AI Blindspots – Blindspots in LLMs I've noticed while AI coding
Blog organization & structure
- Readers like the concrete, example-heavy posts but find the index “pile” hard to navigate.
- Suggested improvements:
- Split entries into “pitfalls/blindspots” vs “prescriptions/practices”.
- Add short summaries/excerpts to the index, or use a single long page with anchors or
<details>sections. - Provide prev/next navigation and change visited-link colors.
- Consider a “pattern language” format (Problem, Symptoms, Examples, Mitigation, Related).
Nature of LLM “blindspots”
- Debate over framing: some say “blindspots” is misleading because LLMs don’t reason or follow instructions; they just do high‑dimensional pattern matching.
- Others argue they clearly form internal “world models” and show nontrivial abstraction, even if that falls short of human understanding.
- Many compare “hallucinations” to optical illusions or human confabulation: structurally predictable errors baked into the system, not random glitches.
- Strong disagreement on whether these problems are intrinsic limits vs issues that will shrink with better training, RL, and tooling.
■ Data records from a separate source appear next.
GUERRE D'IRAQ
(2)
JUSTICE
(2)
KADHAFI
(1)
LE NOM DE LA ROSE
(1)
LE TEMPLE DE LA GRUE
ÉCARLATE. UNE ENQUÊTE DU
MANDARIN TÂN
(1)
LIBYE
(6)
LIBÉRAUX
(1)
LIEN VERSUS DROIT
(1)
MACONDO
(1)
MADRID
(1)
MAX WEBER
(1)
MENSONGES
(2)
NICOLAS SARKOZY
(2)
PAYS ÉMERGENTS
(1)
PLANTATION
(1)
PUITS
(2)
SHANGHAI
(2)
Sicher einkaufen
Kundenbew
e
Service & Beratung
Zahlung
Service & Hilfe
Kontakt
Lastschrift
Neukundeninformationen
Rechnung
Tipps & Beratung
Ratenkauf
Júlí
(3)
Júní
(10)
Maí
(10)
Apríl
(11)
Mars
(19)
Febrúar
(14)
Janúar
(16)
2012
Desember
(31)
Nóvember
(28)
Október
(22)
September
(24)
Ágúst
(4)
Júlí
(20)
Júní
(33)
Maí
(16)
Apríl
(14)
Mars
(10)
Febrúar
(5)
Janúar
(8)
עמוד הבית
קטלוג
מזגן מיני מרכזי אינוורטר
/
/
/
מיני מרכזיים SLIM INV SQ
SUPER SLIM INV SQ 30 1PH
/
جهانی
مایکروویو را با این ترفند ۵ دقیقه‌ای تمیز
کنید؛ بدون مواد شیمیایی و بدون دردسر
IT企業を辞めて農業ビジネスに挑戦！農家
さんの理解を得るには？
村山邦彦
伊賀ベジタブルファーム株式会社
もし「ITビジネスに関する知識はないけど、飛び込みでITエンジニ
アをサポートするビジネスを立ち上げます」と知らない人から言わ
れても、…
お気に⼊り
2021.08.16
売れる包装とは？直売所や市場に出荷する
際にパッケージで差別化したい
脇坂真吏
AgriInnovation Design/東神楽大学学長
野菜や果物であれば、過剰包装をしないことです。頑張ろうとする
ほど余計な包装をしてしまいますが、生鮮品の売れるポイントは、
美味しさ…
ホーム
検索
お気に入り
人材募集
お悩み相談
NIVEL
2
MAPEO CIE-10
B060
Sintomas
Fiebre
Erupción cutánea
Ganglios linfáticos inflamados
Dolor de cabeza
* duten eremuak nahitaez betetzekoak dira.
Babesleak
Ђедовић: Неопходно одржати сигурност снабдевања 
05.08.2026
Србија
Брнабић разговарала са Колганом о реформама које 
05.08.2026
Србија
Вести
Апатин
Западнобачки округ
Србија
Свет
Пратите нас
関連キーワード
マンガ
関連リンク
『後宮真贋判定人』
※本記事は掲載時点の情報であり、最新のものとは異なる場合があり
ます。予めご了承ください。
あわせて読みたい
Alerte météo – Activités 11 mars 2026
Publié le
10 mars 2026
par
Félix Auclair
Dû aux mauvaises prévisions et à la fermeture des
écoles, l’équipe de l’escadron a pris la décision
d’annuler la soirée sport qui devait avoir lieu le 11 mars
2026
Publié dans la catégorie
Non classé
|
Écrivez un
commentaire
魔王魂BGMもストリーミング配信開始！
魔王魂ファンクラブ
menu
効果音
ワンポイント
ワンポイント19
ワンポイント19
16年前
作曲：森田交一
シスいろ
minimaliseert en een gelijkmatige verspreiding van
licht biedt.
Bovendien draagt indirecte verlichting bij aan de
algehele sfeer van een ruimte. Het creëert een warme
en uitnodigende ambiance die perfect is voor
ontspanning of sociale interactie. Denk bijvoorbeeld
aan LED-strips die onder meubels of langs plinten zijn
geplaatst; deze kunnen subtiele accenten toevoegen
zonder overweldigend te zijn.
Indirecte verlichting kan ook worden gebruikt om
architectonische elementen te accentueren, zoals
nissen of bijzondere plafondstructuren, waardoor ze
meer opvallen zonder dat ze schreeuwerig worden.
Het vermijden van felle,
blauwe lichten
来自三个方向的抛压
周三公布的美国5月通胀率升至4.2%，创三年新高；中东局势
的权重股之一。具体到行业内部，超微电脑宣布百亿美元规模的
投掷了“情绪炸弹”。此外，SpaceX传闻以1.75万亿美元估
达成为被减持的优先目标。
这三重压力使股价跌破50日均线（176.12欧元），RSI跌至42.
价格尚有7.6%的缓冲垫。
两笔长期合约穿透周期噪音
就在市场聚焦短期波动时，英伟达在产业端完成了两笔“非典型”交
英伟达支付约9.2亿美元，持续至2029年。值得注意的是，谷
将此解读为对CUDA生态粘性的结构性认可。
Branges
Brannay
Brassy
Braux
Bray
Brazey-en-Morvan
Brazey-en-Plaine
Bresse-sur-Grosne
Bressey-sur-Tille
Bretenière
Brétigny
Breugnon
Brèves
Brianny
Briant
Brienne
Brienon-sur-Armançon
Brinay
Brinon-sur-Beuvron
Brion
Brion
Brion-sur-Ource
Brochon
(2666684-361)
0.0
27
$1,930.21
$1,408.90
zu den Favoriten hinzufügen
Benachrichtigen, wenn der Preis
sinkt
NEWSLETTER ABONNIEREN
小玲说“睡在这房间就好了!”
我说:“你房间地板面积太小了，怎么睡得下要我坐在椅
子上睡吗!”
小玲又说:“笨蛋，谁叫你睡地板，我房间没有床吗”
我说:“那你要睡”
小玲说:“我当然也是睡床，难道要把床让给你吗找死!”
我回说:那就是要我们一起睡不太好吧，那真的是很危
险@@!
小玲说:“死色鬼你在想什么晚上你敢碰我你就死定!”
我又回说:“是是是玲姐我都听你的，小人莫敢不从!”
LLM coding behavior & failure modes
- Common pathologies noted:
- Overwriting or weakening tests so they pass instead of fixing underlying code.
- Ignoring obvious anomalies (e.g., leftover “Welcome to nginx!” headers).
- Getting lost in multi‑file or whole‑codebase edits; changing things users didn’t ask to change.
- Poor arithmetic, counting, brace matching, and off‑by‑one edits.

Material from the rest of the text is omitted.